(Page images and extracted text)

_____

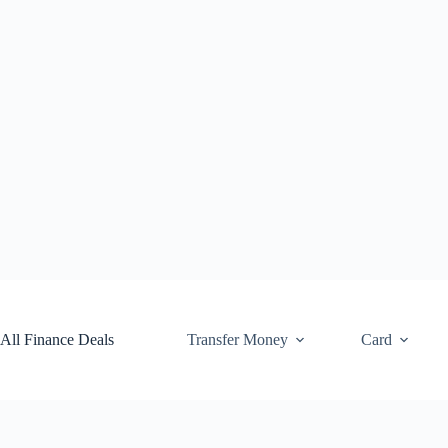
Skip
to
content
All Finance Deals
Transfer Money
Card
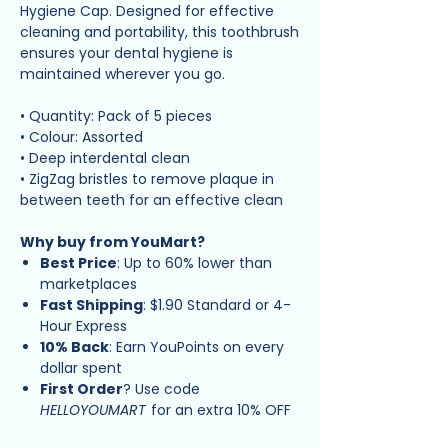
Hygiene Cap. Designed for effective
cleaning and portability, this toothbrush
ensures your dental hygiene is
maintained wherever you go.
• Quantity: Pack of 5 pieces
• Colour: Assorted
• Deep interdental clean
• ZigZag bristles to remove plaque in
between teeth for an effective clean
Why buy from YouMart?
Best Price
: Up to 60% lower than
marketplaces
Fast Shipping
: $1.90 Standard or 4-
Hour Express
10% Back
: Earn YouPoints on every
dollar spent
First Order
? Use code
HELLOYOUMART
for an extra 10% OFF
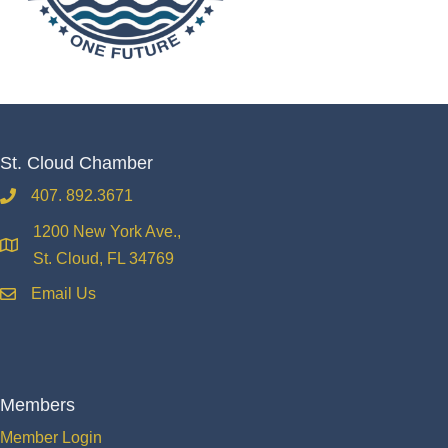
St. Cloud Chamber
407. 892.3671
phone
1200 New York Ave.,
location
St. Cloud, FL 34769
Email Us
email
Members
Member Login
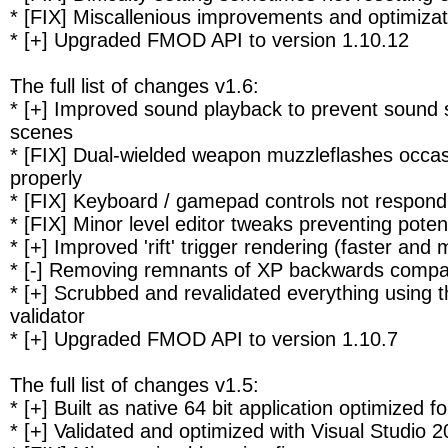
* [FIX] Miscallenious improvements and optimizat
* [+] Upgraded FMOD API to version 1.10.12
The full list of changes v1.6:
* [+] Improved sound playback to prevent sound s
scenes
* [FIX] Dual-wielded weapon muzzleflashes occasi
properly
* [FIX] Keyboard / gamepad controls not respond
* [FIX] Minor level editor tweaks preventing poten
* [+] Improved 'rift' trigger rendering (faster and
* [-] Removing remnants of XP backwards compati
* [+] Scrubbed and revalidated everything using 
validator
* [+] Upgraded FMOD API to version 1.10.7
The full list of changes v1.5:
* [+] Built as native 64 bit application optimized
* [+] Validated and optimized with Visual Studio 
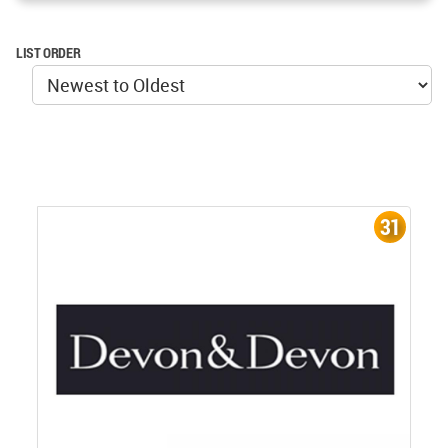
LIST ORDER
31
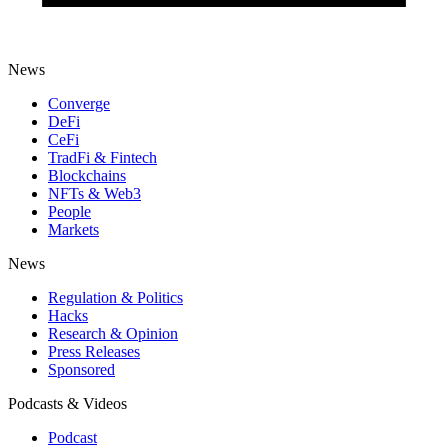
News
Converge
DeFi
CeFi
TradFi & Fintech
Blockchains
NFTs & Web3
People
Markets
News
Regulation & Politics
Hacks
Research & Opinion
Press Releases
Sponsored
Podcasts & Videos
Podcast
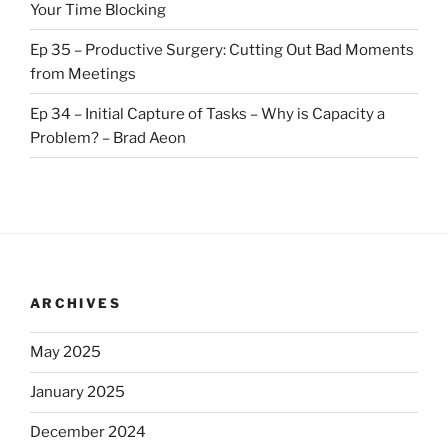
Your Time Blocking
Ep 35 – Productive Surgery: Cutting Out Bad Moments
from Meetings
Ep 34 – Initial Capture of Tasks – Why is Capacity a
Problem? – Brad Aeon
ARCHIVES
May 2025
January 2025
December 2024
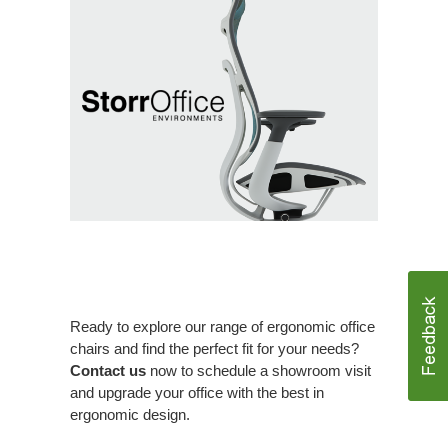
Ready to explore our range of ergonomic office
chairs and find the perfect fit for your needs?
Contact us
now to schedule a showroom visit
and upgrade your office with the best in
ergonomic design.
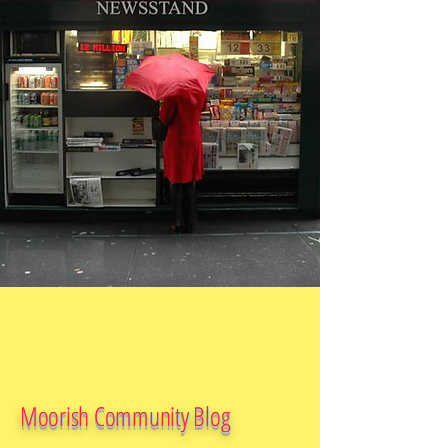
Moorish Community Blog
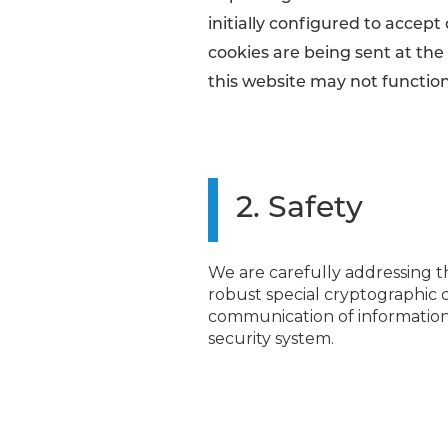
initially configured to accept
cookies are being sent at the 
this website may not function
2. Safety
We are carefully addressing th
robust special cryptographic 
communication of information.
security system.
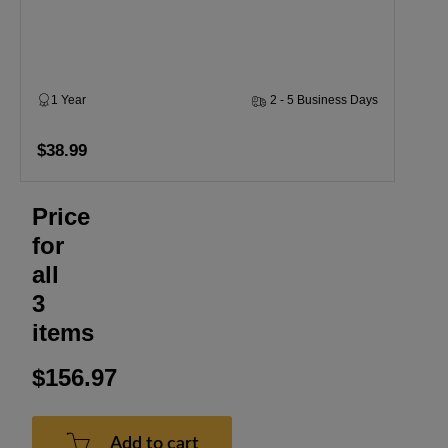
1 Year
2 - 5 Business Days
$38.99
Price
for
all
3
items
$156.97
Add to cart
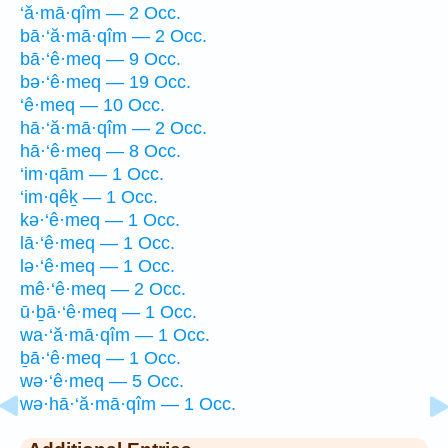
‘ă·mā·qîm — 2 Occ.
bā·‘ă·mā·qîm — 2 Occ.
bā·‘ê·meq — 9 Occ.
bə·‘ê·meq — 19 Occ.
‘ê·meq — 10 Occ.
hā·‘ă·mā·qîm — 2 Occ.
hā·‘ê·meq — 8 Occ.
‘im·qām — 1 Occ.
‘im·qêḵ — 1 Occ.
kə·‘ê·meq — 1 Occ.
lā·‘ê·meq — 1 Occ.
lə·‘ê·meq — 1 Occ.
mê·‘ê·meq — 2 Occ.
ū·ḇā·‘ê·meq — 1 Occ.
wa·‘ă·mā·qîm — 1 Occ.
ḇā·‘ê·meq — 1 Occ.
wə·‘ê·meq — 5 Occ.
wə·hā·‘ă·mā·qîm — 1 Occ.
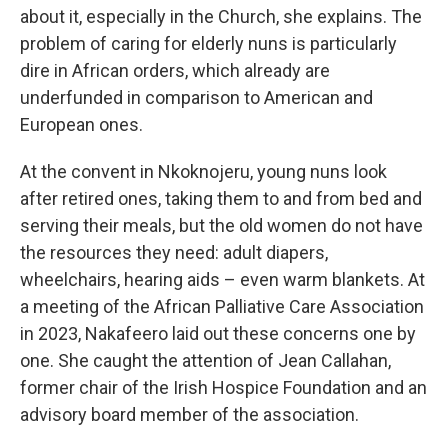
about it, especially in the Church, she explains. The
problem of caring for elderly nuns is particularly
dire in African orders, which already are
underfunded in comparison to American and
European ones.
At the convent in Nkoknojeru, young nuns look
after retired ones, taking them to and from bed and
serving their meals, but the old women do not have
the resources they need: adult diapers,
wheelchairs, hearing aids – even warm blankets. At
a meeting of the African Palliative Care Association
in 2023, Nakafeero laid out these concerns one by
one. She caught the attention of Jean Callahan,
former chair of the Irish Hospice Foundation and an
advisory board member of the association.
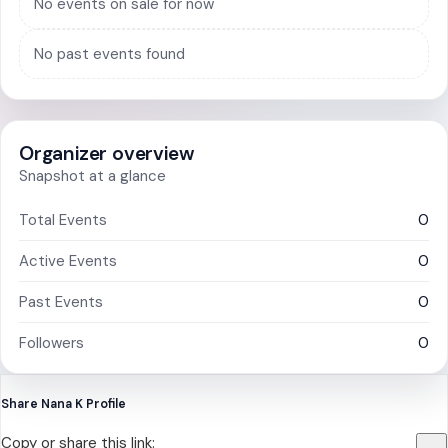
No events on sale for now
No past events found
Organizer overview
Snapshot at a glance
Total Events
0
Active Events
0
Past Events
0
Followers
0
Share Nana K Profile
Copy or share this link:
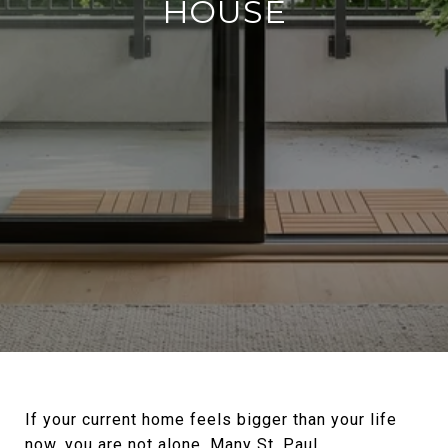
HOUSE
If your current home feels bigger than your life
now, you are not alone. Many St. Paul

_____

TASK GOAL:
In the entries above, some lines hold the string "optimized". Copy each of them.

WORKED SOLUTION:
* [+] Built as native 64 bit application optimized
* [+] Validated and optimized with Visual Studio 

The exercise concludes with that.